Saved data entries
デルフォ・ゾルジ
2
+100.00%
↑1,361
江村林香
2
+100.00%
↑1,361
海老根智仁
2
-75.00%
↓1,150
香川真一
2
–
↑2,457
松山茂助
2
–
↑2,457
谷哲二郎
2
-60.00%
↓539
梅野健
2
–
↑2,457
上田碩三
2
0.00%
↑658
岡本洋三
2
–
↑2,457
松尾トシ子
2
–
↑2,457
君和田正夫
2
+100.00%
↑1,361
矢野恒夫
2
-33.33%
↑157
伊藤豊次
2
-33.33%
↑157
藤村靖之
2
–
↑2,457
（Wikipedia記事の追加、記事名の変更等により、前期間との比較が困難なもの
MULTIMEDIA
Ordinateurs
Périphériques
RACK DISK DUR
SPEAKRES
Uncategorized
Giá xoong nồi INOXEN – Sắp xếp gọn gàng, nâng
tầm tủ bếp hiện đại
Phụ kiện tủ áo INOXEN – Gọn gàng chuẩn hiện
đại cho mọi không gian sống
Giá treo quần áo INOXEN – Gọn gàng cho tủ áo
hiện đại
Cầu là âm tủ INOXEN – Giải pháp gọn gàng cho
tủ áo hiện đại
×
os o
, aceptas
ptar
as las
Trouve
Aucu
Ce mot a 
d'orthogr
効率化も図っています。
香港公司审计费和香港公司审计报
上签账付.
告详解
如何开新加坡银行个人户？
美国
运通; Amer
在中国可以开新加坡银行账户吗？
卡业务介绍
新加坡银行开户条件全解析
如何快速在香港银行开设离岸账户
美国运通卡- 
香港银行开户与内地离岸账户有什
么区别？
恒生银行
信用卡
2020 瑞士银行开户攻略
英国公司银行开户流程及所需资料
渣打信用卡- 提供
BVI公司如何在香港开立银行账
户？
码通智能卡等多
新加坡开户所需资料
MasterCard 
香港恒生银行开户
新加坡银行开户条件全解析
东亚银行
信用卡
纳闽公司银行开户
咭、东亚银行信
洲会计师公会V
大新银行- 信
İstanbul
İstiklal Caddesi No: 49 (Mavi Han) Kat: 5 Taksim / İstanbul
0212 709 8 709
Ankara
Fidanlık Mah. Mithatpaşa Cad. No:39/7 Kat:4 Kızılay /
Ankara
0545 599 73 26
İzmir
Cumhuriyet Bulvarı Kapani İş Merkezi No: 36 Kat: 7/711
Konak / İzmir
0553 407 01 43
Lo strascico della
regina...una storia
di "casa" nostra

*Problem description*
Provide a verbatim reproduction of all the records.

*Response area*
デルフォ・ゾルジ
2
+100.00%
↑1,361
江村林香
2
+100.00%
↑1,361
海老根智仁
2
-75.00%
↓1,150
香川真一
2
–
↑2,457
松山茂助
2
–
↑2,457
谷哲二郎
2
-60.00%
↓539
梅野健
2
–
↑2,457
上田碩三
2
0.00%
↑658
岡本洋三
2
–
↑2,457
松尾トシ子
2
–
↑2,457
君和田正夫
2
+100.00%
↑1,361
矢野恒夫
2
-33.33%
↑157
伊藤豊次
2
-33.33%
↑157
藤村靖之
2
–
↑2,457
（Wikipedia記事の追加、記事名の変更等により、前期間との比較が困難なもの
MULTIMEDIA
Ordinateurs
Périphériques
RACK DISK DUR
SPEAKRES
Uncategorized
Giá xoong nồi INOXEN – Sắp xếp gọn gàng, nâng
tầm tủ bếp hiện đại
Phụ kiện tủ áo INOXEN – Gọn gàng chuẩn hiện
đại cho mọi không gian sống
Giá treo quần áo INOXEN – Gọn gàng cho tủ áo
hiện đại
Cầu là âm tủ INOXEN – Giải pháp gọn gàng cho
tủ áo hiện đại
×
os o
, aceptas
ptar
as las
Trouve
Aucu
Ce mot a 
d'orthogr
効率化も図っています。
香港公司审计费和香港公司审计报
上签账付.
告详解
如何开新加坡银行个人户？
美国
运通; Amer
在中国可以开新加坡银行账户吗？
卡业务介绍
新加坡银行开户条件全解析
如何快速在香港银行开设离岸账户
美国运通卡- 
香港银行开户与内地离岸账户有什
么区别？
恒生银行
信用卡
2020 瑞士银行开户攻略
英国公司银行开户流程及所需资料
渣打信用卡- 提供
BVI公司如何在香港开立银行账
户？
码通智能卡等多
新加坡开户所需资料
MasterCard 
香港恒生银行开户
新加坡银行开户条件全解析
东亚银行
信用卡
纳闽公司银行开户
咭、东亚银行信
洲会计师公会V
大新银行- 信
İstanbul
İstiklal Caddesi No: 49 (Mavi Han) Kat: 5 Taksim / İstanbul
0212 709 8 709
Ankara
Fidanlık Mah. Mithatpaşa Cad. No:39/7 Kat:4 Kızılay /
Ankara
0545 599 73 26
İzmir
Cumhuriyet Bulvarı Kapani İş Merkezi No: 36 Kat: 7/711
Konak / İzmir
0553 407 01 43
Lo strascico della
regina...una storia
di "casa" nostra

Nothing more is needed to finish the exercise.